Step 8 : Using Embedding In a MedModel (Finally !!)
Once we have the .scheme file and the matching .layers file we can generate features using the "embedding" feature generator. This feature generator will generate for each sample it's sparse x line, then run it through the embedding model , and add the layer output as features in the MedFeatures matrix. To use embeddings as features add the following to your json
Step 9 : Results for MI with/without Embedding , with/without SigDep
We can now easily train models for our problem. We can use learn_1_B as our training samples and validate_1_B as our cross validation set, and validate_2 as an external test set. Doing these tests in 4 flavors:
- No categorial signals
- We used "last", "min", "max", "avg", "last_delta", "last_time" on several time windows
- signals :
- "Glucose", "BMI", "HbA1C", "Triglycerides", "LDL", "Cholesterol", "HDL", "Creatinine", "eGFR_CKD_EPI", "Urea", "Proteinuria_State", "ALT", "AST", "ALKP", "WBC", "RBC", "Hemoglobin", "Hematocrit", "RDW", "K+", "Na", "GGT", "Bilirubin", "CRP","BP"
- Used also Smoking information, age, gender
- Using Signal Dependency on Drugs and RC (choosing top 100 codes in each) to select correlated read codes.
- Using Embeddings:
- Embeddings were trained once as an autoencoder (y matrix created at same times of x matrix) and once as a future-encoder in which y matrix was created on times 1 or 2 years a head.

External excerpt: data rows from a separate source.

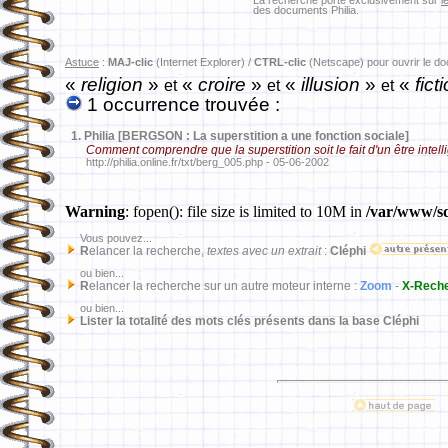
La recherche porte exclusivement sur
l
des documents Philia.
Astuce
:
MAJ-clic
(Internet Explorer) /
CTRL-clic
(Netscape) pour ouvrir le d
«
religion
»
«
croire
»
«
illusion
»
«
fict
et
et
et
1 occurrence trouvée :
1.
Philia [BERGSON : La superstition a une fonction sociale]
Comment comprendre que la superstition soit le fait d'un être intell
http://philia.online.fr/txt/berg_005.php - 05-06-2002
Warning
: fopen(): file size is limited to 10M in
/var/www/sd
Vous pouvez...
R
elancer la recherche,
textes avec un extrait
:
Cléphi
ou bien...
R
elancer la recherche sur un autre moteur interne :
Zoom
-
X-Rech
ou bien...
Lister la totalité des mots clés présents dans la base Cléphi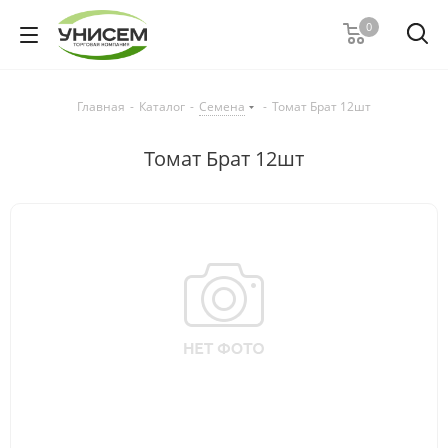
0
Главная
-
Каталог
-
Семена
-
Томат Брат 12шт
Томат Брат 12шт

- Embedding dimension was 100
- Using both SigDep and Embeddings together. Predictor used was the same for all cases: lightgbm with slightly optimized parameters. Results are given for the 30-730 time window, ages 40-80 , we compare AUCs
Model | CV AUC | Test AUC |
---|---|---|
Labs | 0.762 | 0.763 |
+SigDep | 0.782 | 0.782 |
+Embeddings | 0.785 | 0.787 |
+SigDep +Embeddings | 0.787 | 0.789 |
CI intervals are more or less +- 0.005 Some points:
- We see a very minor improvement for using Embeddings.
- This is a nice result , as it verifies the whole concept works.
- There is a trend towards better results even in this model, and when going to 3y, 5y time windows it gets stronger
- Since the SigDep option is much simpler also when interprating the models , it is not clear Embeddings are preffered in this problem.
- On the other hand the Embedding option is quite general and the same set of features could be used in many different models.
- Also : it may be that finiding/training the right Embedding model will give an even larger boost.
- interestingly there was also a very small improvement trend when using both together:
- Means most of the information captured by both methods is the same, but still each has some small information parts the other doesn't.